Un héros de cinéma doit-il absolument susciter l'empathie du spectateur? Doit-on comprendre chacun de ses faits et gestes? Et la réussite du film peut-elle dépendre de ce facteur? Tant de questions que je suis obligé de me poser devant le successeur, tant l'un de ses choix scénaristique divise, et fait sortir du film pas mal de gens. Mais pas moi, vous l'aurez compris au 9/10, je vais donc m'empresser de justifier cela.
L'enjeu du film se trouve dans l'héritage. Le titre "Le Successeur" est aussi celui d'un couverture de magazine signifiante à la fin du film, qui nous indique le chemin que le protagoniste a suivi, malgré lui ou non. Le film questionne ce qui reste, ce que la relation entre ce personnage et son père a laissé, et le moins qu'on puisse dire, c'est que franchement, c'est pas joli. Le fait qu'il tente absolument tout pour ne pas aller s’occuper des obsèques de son père, le fait qu'une fois là bas tout lui rappelle qu'il est le fils de cet homme, et le personnage du gentil voisin un peu candide, tout ramène le personnage à l'homme qu'était son père, dont on ne saura jamais ce qu'il a pu faire d'autre que... Ce que trouve Elias chez lui, et qui sera le cœur du film. ET DONC...

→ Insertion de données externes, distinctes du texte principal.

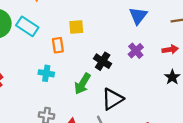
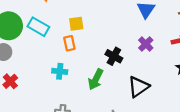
yellow square: (76, 27) -> (76, 24), moved
black triangle: (112, 99) -> (138, 87), moved

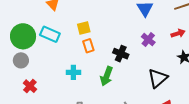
orange rectangle: (69, 43) -> (88, 46), moved
black triangle: (138, 87) -> (158, 78), moved

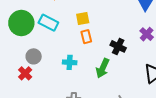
gray circle: (21, 60) -> (34, 56), moved

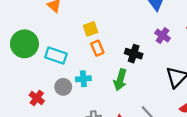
cyan rectangle: (48, 23) -> (56, 55), moved
gray circle: (34, 56) -> (63, 87), moved

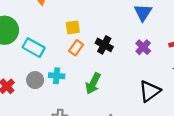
orange rectangle: (97, 48) -> (76, 48), turned 48
black cross: (134, 54) -> (104, 45), moved

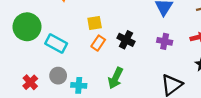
purple cross: (143, 47) -> (165, 41), turned -32
cyan cross: (57, 76) -> (79, 85), moved

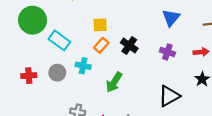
red cross: (30, 82) -> (29, 76), turned 32
cyan cross: (79, 85) -> (83, 66), moved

Et donc le personnage d'Elias prend une décision irrationnelle. Certes. Une décision qui nous fait bondir sur notre siège, qui nous fait dire "mais moi, je n'aurai pas fait ça, moi j'aurai parlé, j'aurai cherché de l'aide". Oui, si tu veux, Michel, mais t'es pas à sa place. C'est l'impasse de l'empathie au cinéma, si elle nous amène à nous investir émotionnellement dans des histoires, à nous attacher à des personnages, à ressentir les mêmes émotions qu'eux, elle nous met aussi à distance des expériences trop radicales, celles où le gap émotionnel entre nous et les personnages du film est trop grand. Et c'est dommage. C'est dommage, parce que ça nous fait passer à côté de plein de films fascinant, comme celui-ci. Parce que passé cette décision "irrationnelle", dont le bouleversement dans laquelle elle a lieu suffirait à justifier qu'elle soit contre le bon sens, on a un thriller hors du commun, dur et sombre, qui met profondément mal à l'aise, et qui remue tout les non dits et le poids du silence, en parlant sans jamais le verbaliser (un tour de force, à ce niveau) du mal être qui remue une ancienne victime présumée.
Le film est loin d'être parfait, bien sûr, le début est un peu long par exemple, mais les envolées d'émotions, de malaise, d'angoisse, de panique, d'inconfort, et surtout ce climax insoutenable au choix musical très bien pensé (égalant pour moi l'introduction d'Anatomie d'une chute en terme de contre emploi musical fascinant), il y a dans ce film tant de choses grandes, puissantes, bouleversantes, qu'on peut largement lui pardonner d'avoir, pendant un instant, pris un virage scénaristique un peu étonnant. Non?
Fait coooooomme, l'oiseauuuuuuu.... (vous aussi, cette musique vous hante, maintenant?)